People-centered development is the development of the prosperity and productivity of the whole people. It is a measurable and not a rhetorical factor. The philosophy is a key element of Marxism and the “Party’s theories are from the people, for the people, and beneficial to the people,” as President Xi put it.
“—We have implemented a people-centered philosophy of development. We have worked continuously to ensure people’s access to childcare, education, employment, medical services, elderly care, housing, and social assistance, thus bringing about an all-around improvement in people’s lives. China’s life expectancy has reached 78.2 years, its per capita disposable annual income has risen from 16,500 yuan to 35,100 yuan, and more than 13 million urban jobs have been created each year on average over the past 10 years. We have built the largest education, social security, and healthcare systems in the world. These achievements have allowed us to make historic strides in making education universally available, bring 1.04 billion people under the coverage of basic old-age insurance, and ensure basic medical insurance for 95 percent of the population. Timely adjustments have been made to the childbirth policy. More than 42 million housing units in run-down urban areas and more than 24 million dilapidated rural houses have been rebuilt, marking a significant improvement in housing conditions in both urban and rural areas. The number of internet users has reached 1.03 billion. We have ensured a more complete and lasting sense of fulfillment, happiness, and security for our people, and we have made further progress in achieving common prosperity for all.”

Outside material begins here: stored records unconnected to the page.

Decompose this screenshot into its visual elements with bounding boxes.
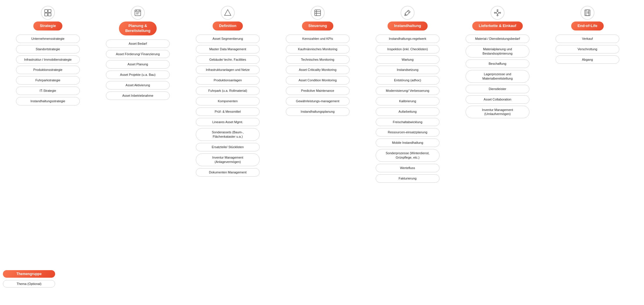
legend-section: Themengruppe Thema (Optional): [3, 270, 55, 288]
svg-rect-27: [586, 10, 590, 16]
eol-icon: [580, 6, 594, 20]
svg-rect-2: [45, 13, 48, 16]
svg-rect-26: [585, 10, 589, 16]
item-definition-4: Produktionsanlagen: [196, 76, 260, 85]
column-strategie: StrategieUnternehmensstrategieStandortst…: [3, 6, 93, 107]
column-header-eol: End-of-Life: [571, 6, 604, 31]
item-eol-1: Verschrottung: [556, 45, 619, 53]
item-strategie-2: Infrastruktur-/ Immobilienstrategie: [16, 55, 80, 64]
item-instandhaltung-6: Kalibrierung: [376, 97, 439, 105]
item-definition-3: Infrastrukturanlagen und Netze: [196, 66, 260, 74]
column-header-steuerung: Steuerung: [302, 6, 333, 31]
svg-point-20: [494, 12, 495, 13]
item-lieferkette-6: Inventur Management (Umlaufvermögen): [466, 106, 529, 119]
item-planung-4: Asset Aktivierung: [106, 81, 170, 89]
item-steuerung-1: Kaufmännisches Monitoring: [286, 45, 350, 53]
item-strategie-4: Fuhrparkstrategie: [16, 76, 80, 85]
legend-item-pill: Thema (Optional): [3, 280, 55, 288]
item-steuerung-5: Predictive Maintenance: [286, 87, 350, 95]
item-steuerung-3: Asset Criticality Monitoring: [286, 66, 350, 74]
item-strategie-5: IT-Strategie: [16, 87, 80, 95]
item-lieferkette-1: Materialplanung und Bestandsoptimierung: [466, 45, 529, 58]
header-pill-lieferkette: Lieferkette & Einkauf: [472, 21, 522, 31]
item-definition-1: Master Data Management: [196, 45, 260, 53]
item-instandhaltung-4: Entstörung (adhoc): [376, 76, 439, 85]
item-instandhaltung-10: Mobile Instandhaltung: [376, 139, 439, 147]
svg-rect-0: [45, 10, 48, 12]
svg-point-16: [405, 15, 406, 16]
item-instandhaltung-7: Aufarbeitung: [376, 107, 439, 116]
item-instandhaltung-0: Instandhaltungs-regelwerk: [376, 35, 439, 43]
column-definition: DefinitionAsset SegmentierungMaster Data…: [183, 6, 273, 179]
column-header-planung: Planung & Bereitstellung: [119, 6, 157, 35]
item-definition-11: Inventur Management (Anlagevermögen): [196, 153, 260, 166]
item-planung-0: Asset Bedarf: [106, 40, 170, 48]
item-definition-10: Ersatzteile/ Stücklisten: [196, 143, 260, 151]
item-eol-0: Verkauf: [556, 35, 619, 43]
lieferkette-icon: [491, 6, 504, 20]
column-steuerung: SteuerungKennzahlen und KPIsKaufmännisch…: [273, 6, 363, 118]
item-planung-3: Asset Projekte (u.a. Bau): [106, 71, 170, 79]
item-steuerung-0: Kennzahlen und KPIs: [286, 35, 350, 43]
item-definition-8: Lineares Asset Mgmt.: [196, 118, 260, 126]
svg-point-21: [500, 12, 501, 13]
item-lieferkette-4: Dienstleister: [466, 85, 529, 93]
svg-point-18: [497, 10, 498, 11]
item-lieferkette-2: Beschaffung: [466, 60, 529, 68]
column-header-instandhaltung: Instandhaltung: [388, 6, 427, 31]
column-header-definition: Definition: [213, 6, 243, 31]
header-pill-definition: Definition: [213, 21, 243, 31]
item-definition-12: Dokumenten Management: [196, 168, 260, 177]
item-instandhaltung-3: Instandsetzung: [376, 66, 439, 74]
svg-point-17: [496, 12, 499, 14]
column-planung: Planung & BereitstellungAsset BedarfAsse…: [93, 6, 183, 102]
item-definition-5: Fuhrpark (u.a. Rollmaterial): [196, 87, 260, 95]
item-definition-2: Gebäude/ techn. Facilities: [196, 55, 260, 64]
item-planung-5: Asset Inbetriebnahme: [106, 92, 170, 100]
svg-rect-1: [48, 10, 51, 12]
item-strategie-3: Produktionsstrategie: [16, 66, 80, 74]
column-header-strategie: Strategie: [33, 6, 62, 31]
columns-wrapper: StrategieUnternehmensstrategieStandortst…: [3, 6, 641, 185]
item-definition-0: Asset Segmentierung: [196, 35, 260, 43]
item-lieferkette-0: Material-/ Dienstleistungsbedarf: [466, 35, 529, 43]
item-instandhaltung-5: Modernisierung/ Verbesserung: [376, 87, 439, 95]
item-steuerung-7: Instandhaltungsplanung: [286, 107, 350, 116]
item-strategie-0: Unternehmensstrategie: [16, 35, 80, 43]
header-pill-instandhaltung: Instandhaltung: [388, 21, 427, 31]
item-planung-1: Asset Förderung/ Finanzierung: [106, 50, 170, 58]
item-definition-6: Komponenten: [196, 97, 260, 105]
header-pill-strategie: Strategie: [33, 21, 62, 31]
svg-point-19: [497, 15, 498, 16]
item-steuerung-2: Technisches Monitoring: [286, 55, 350, 64]
svg-rect-11: [315, 10, 321, 16]
item-strategie-6: Instandhaltungsstrategie: [16, 97, 80, 105]
header-pill-eol: End-of-Life: [571, 21, 604, 31]
item-instandhaltung-2: Wartung: [376, 55, 439, 64]
column-instandhaltung: InstandhaltungInstandhaltungs-regelwerkI…: [363, 6, 453, 185]
column-eol: End-of-LifeVerkaufVerschrottungAbgang: [542, 6, 632, 66]
item-instandhaltung-11: Sonderprozesse (Winterdienst, Grünpflege…: [376, 149, 439, 162]
item-eol-2: Abgang: [556, 55, 619, 64]
item-lieferkette-5: Asset Collaboration: [466, 95, 529, 104]
item-instandhaltung-1: Inspektion (inkl. Checklisten): [376, 45, 439, 53]
legend-header-pill: Themengruppe: [3, 270, 55, 278]
item-definition-9: Sonderassets (Baum-, Flächenkataster u.a…: [196, 128, 260, 141]
item-instandhaltung-12: Wertefluss: [376, 164, 439, 172]
planung-icon: [131, 6, 145, 20]
item-instandhaltung-8: Freischaltabwicklung: [376, 118, 439, 126]
item-definition-7: Prüf- & Messmittel: [196, 107, 260, 116]
item-steuerung-6: Gewährleistungs-management: [286, 97, 350, 105]
svg-marker-10: [225, 10, 231, 15]
strategie-icon: [41, 6, 55, 20]
definition-icon: [221, 6, 235, 20]
item-instandhaltung-9: Ressourcen-einsatzplanung: [376, 128, 439, 137]
item-planung-2: Asset Planung: [106, 60, 170, 69]
svg-rect-3: [48, 13, 51, 16]
svg-line-15: [408, 11, 409, 13]
steuerung-icon: [311, 6, 325, 20]
page: StrategieUnternehmensstrategieStandortst…: [0, 0, 644, 305]
column-header-lieferkette: Lieferkette & Einkauf: [472, 6, 522, 31]
item-steuerung-4: Asset Condition Monitoring: [286, 76, 350, 85]
instandhaltung-icon: [401, 6, 415, 20]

C. A new development stage in the new era requires new thinking shifting from high quantity fast growth to high-quality development.
President Xi: “In pursuing economic growth, we must continue to focus on the real economy. We will advance new industrialization and move faster to boost China’s strength in manufacturing, product quality, aerospace, transportation, cyberspace, and digital development. We will carry out industrial foundation reengineering projects and research projects on major technologies and equipment; support enterprises that use special and sophisticated technologies to produce novel and unique products; and move the manufacturing sector toward higher-end, smarter, and greener production.”

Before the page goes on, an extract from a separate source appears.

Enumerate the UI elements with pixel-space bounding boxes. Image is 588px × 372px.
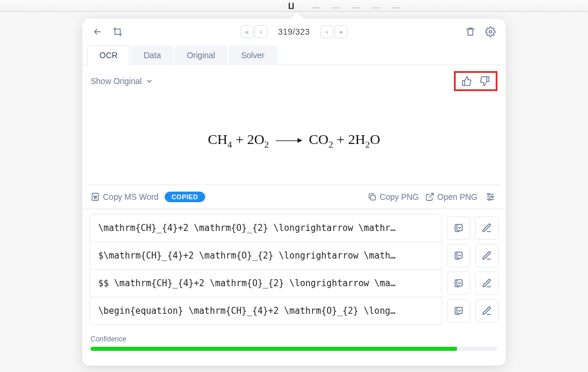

This requires the building of a new system of efficient and high-quality services that are integrated with advanced manufacturing and modern agriculture. In addition there will be an acceleration of “Internet of Things” and the building of an efficient and smooth logistics system to help cut distribution costs. “We will accelerate the development of the digital economy, further integrate it with the real economy, and build internationally competitive digital industry clusters. We will build a modern infrastructure system with a better layout and structure, more effective functions, and greater system integration”, President Xi said in his Report.
D. Develop a socialist market economy with markets playing the decisive role in resource allocation and the government playing its role.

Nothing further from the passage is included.